**Activity:**
The expected answer is the full listing, repeated exactly and free of images.

**Records for this exercise:**
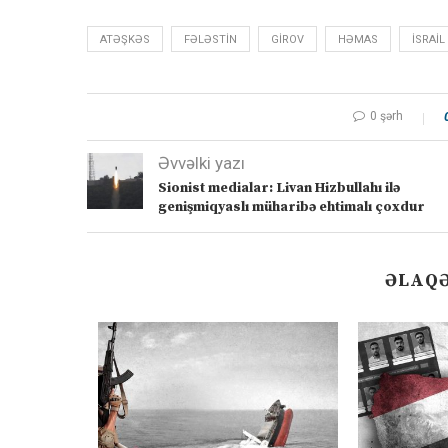
ATƏŞKƏS
FƏLƏSTIN
GIROV
HƏMAS
ISRAIL
0 şərh
Əvvəlki yazı
Sionist medialar: Livan Hizbullahı ilə
genişmiqyaslı müharibə ehtimalı çoxdur
ƏLAQƏ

**Answer to this problem:**
ATƏŞKƏS
FƏLƏSTIN
GIROV
HƏMAS
ISRAIL
0 şərh
Əvvəlki yazı
Sionist medialar: Livan Hizbullahı ilə
genişmiqyaslı müharibə ehtimalı çoxdur
ƏLAQƏ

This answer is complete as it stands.